Quote from: Andrew McIntosh on January 30, 2011, 02:29:48 AMI'm wondering who the Black Metal bloke on the inner cover is.

Kristian Olsson  ;-)

DBL

#111
I didn't find it approperiate to make a topic about our site here, but instead decided to post the suitable ones of our new reviews to this topic. This one's a review I wrote of the tape-compilation "Nyrkki & Kyrpä II", released by Filth & Violence. You can find our site here or through my signature, and the album info here.

V/A - Nyrkki & Kyrpä II (Filth & Violence, MC)
This is the second compilation-release by the label Filth & Violence. Whereas the first compilation was focused on Finnish power electronics, this features more foreign acts and quite a bit of harsh noise as well.

The first track is a live-collaboration between Sick Seed and Above Suspicion.

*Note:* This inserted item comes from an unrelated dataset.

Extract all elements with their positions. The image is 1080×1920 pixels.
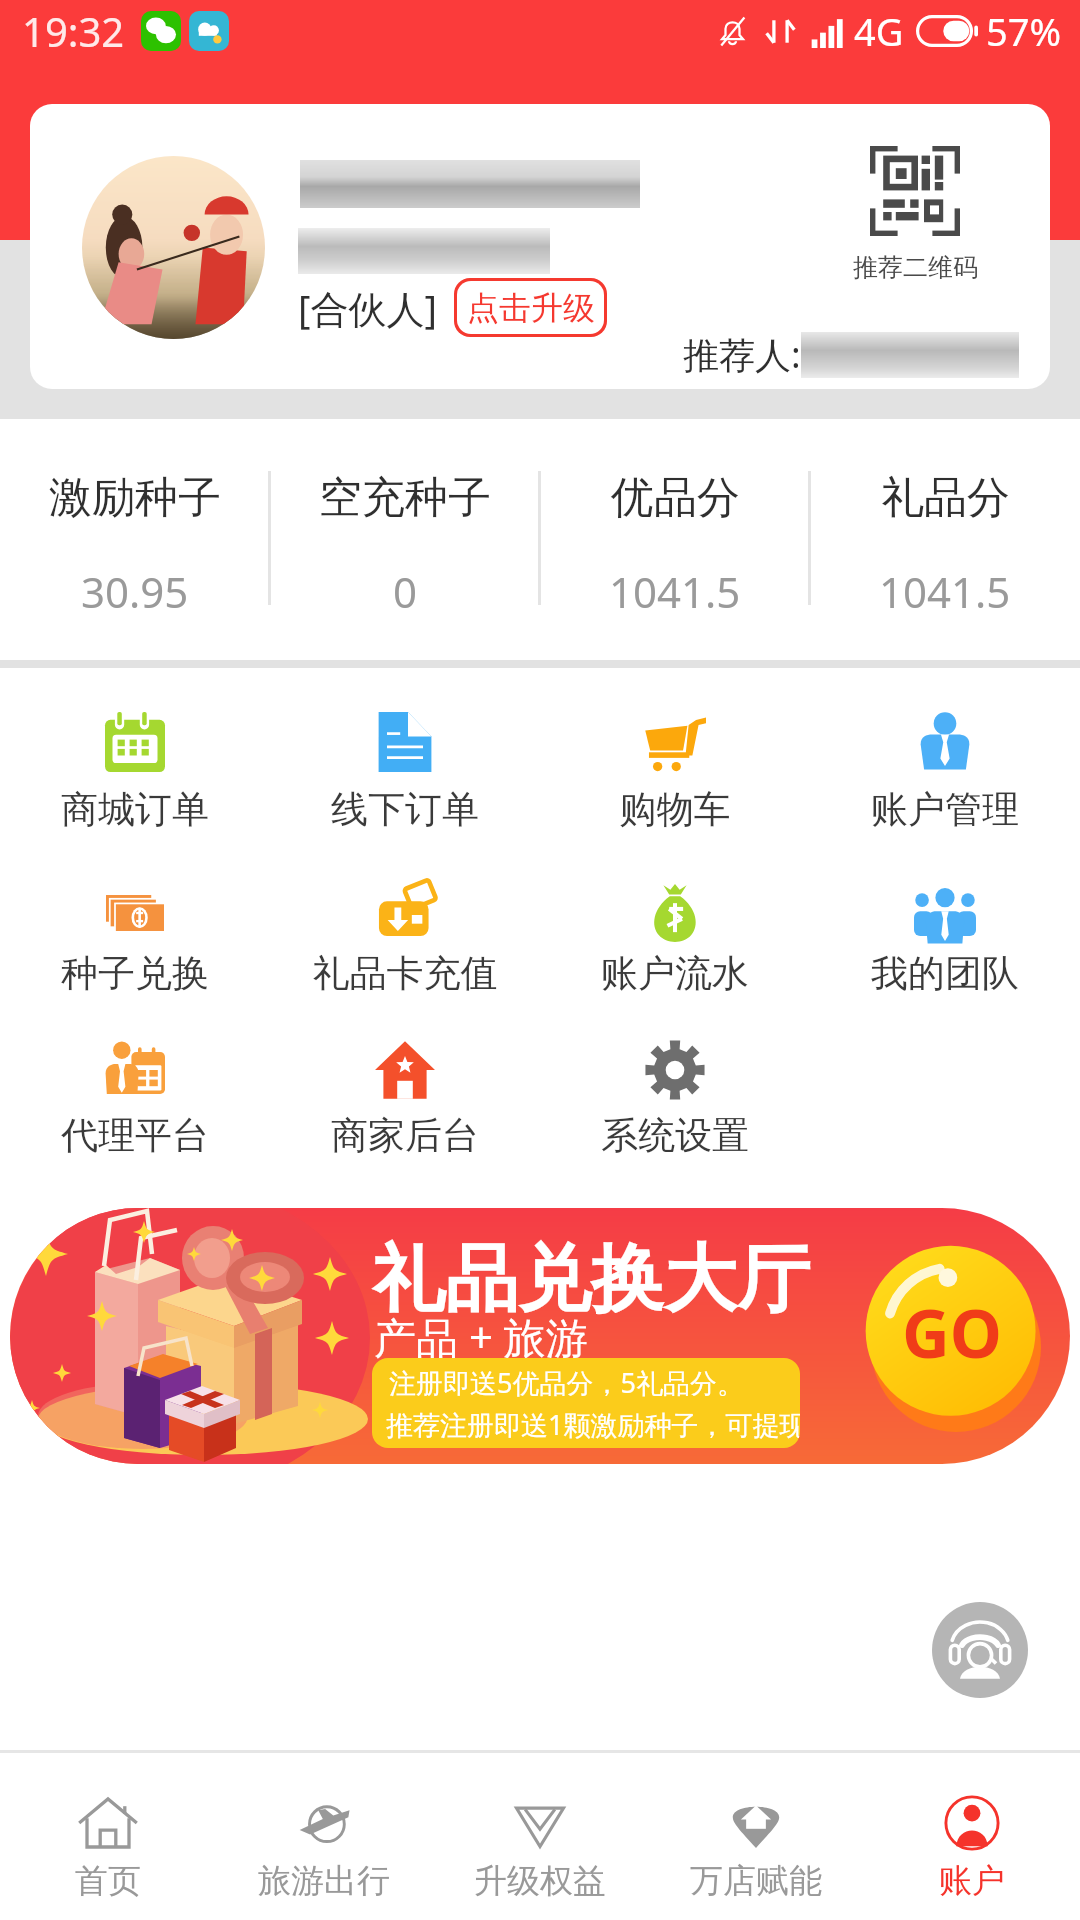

It's style is primitive oldschool power electonics, with the main focus on the high, noisy, and randomly varying screeches with occasional lower rumbles. The two male vocalists add a good dose of hostility to the crude filth, and I wouldn't have minded if the debauchery lasted longer. The song's end doesn't feature any vocals, just a messy of noisy rumbles, and is thus a bit powerless in comparison to it's beginning. It's just a minor flaw, though. Snuff is the original reason on me purchasing this compilation, and their track is simply superb. Really sharp high screeches vary in simple but effective patterns, and the distorted and though-out vocals add a final touch of oppression to the song. It's really minimalistic and primitive, mostly consisting of the high screeches and the vocals only, but it wouldn't need anything else either. All my expectations were fulfilled.

The untitled song by Last Rape begins with a dull and really grainy sample, and continues with even more grainy and messy mass of white noise and crude, rumbling distortion. It's a mass of grit with a little backing assistance from some lower humming, and despite it's simplisticity it's quite enjoyable for a spin or two. I just wish the samples were used for a greater effect. The track from Concrete Mascara is more reliant on analogue noise and a low and pulsating electronic loop, which gives the track a good part of it's character. It's a mess of harsh noise with some crude and distorted beats and other noises serving as the mass, and some clearer and electronic loops serving as the contrast which keeps the noise effective. It's a good and aggressive tune, but as it's predecessor, it doesn't offer much new.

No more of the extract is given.